- **TASK TO CARRY OUT**: The material below has pictures in it. Set down only the lines from the line containing "Każdy krok w kierunku zdrowego stylu życia" through the line containing "den Niederlanden zu", word for word, and leave the pictures behind.

- **RECORDS FOR THIS TASK**:
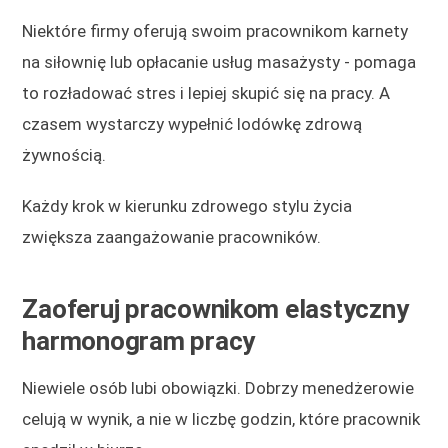
Niektóre firmy oferują swoim pracownikom karnety
na siłownię lub opłacanie usług masażysty - pomaga
to rozładować stres i lepiej skupić się na pracy. A
czasem wystarczy wypełnić lodówkę zdrową
żywnością.
Każdy krok w kierunku zdrowego stylu życia
zwiększa zaangażowanie pracowników.
Zaoferuj pracownikom elastyczny
harmonogram pracy
Niewiele osób lubi obowiązki. Dobrzy menedżerowie
celują w wynik, a nie w liczbę godzin, które pracownik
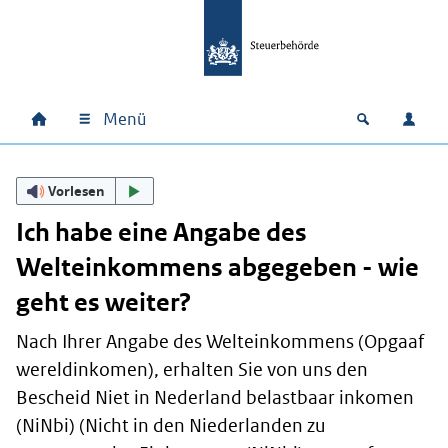
Zum Hauptinhalt springen
Zur Hauptnavigation springen
Zum Footer springen
Menü
Home
Open zoek
Anm
Hauptnavigation
Vorlesen
Ich habe eine Angabe des
Welteinkommens abgegeben - wie
geht es weiter?
Nach Ihrer Angabe des Welteinkommens (
Opgaaf
wereldinkomen
), erhalten Sie von uns den
Bescheid
Niet in Nederland belastbaar inkomen
(
NiNbi
) (Nicht in den Niederlanden zu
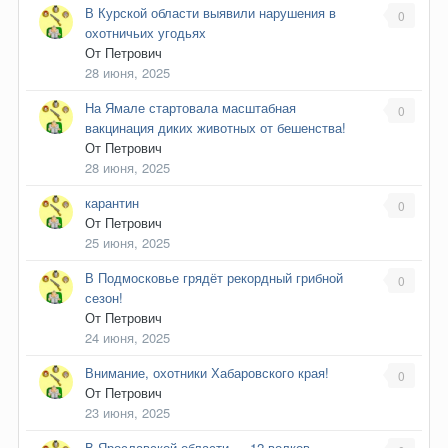
В Курской области выявили нарушения в
0
охотничьих угодьях
От
Петрович
28 июня, 2025
На Ямале стартовала масштабная
0
вакцинация диких животных от бешенства!
От
Петрович
28 июня, 2025
карантин
0
От
Петрович
25 июня, 2025
В Подмосковье грядёт рекордный грибной
0
сезон!
От
Петрович
24 июня, 2025
Внимание, охотники Хабаровского края!
0
От
Петрович
23 июня, 2025
В Ярославской области — 12 волков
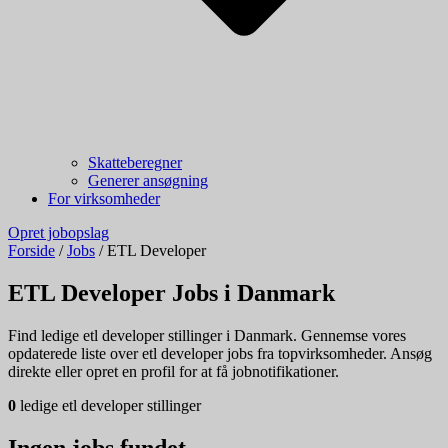
Skatteberegner
Generer ansøgning
For virksomheder
Opret jobopslag
Forside
/
Jobs
/
ETL Developer
ETL Developer Jobs i Danmark
Find ledige etl developer stillinger i Danmark. Gennemse vores
opdaterede liste over etl developer jobs fra topvirksomheder. Ansøg
direkte eller opret en profil for at få jobnotifikationer.
0
ledige etl developer stillinger
Ingen jobs fundet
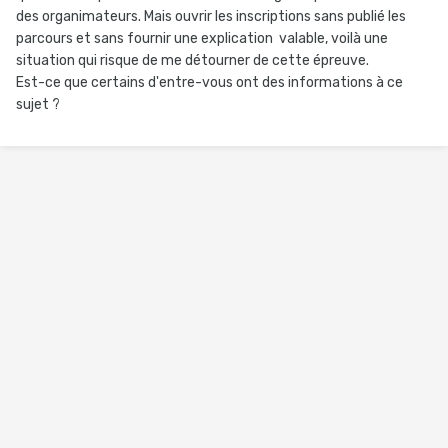
des organimateurs. Mais ouvrir les inscriptions sans publié les
parcours et sans fournir une explication valable, voilà une
situation qui risque de me détourner de cette épreuve.
Est-ce que certains d'entre-vous ont des informations à ce
sujet ?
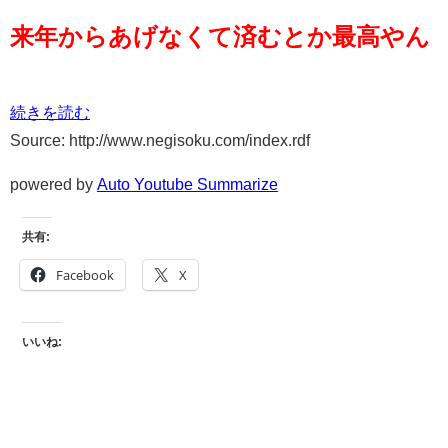
来年からあげなくて済むとか最高やん
続きを読む
Source: http://www.negisoku.com/index.rdf
powered by
Auto Youtube Summarize
共有:
Facebook
X
いいね:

- **OUTPUT FOR THIS TASK**:
Każdy krok w kierunku zdrowego stylu życia
zwiększa zaangażowanie pracowników.
Zaoferuj pracownikom elastyczny
harmonogram pracy
Niewiele osób lubi obowiązki. Dobrzy menedżerowie
celują w wynik, a nie w liczbę godzin, które pracownik
Zum Hauptinhalt springen
Zur Hauptnavigation springen
Zum Footer springen
Menü
Home
Open zoek
Anm
Hauptnavigation
Vorlesen
Ich habe eine Angabe des
Welteinkommens abgegeben - wie
geht es weiter?
Nach Ihrer Angabe des Welteinkommens (
Opgaaf
wereldinkomen
), erhalten Sie von uns den
Bescheid
Niet in Nederland belastbaar inkomen
(
NiNbi
) (Nicht in den Niederlanden zu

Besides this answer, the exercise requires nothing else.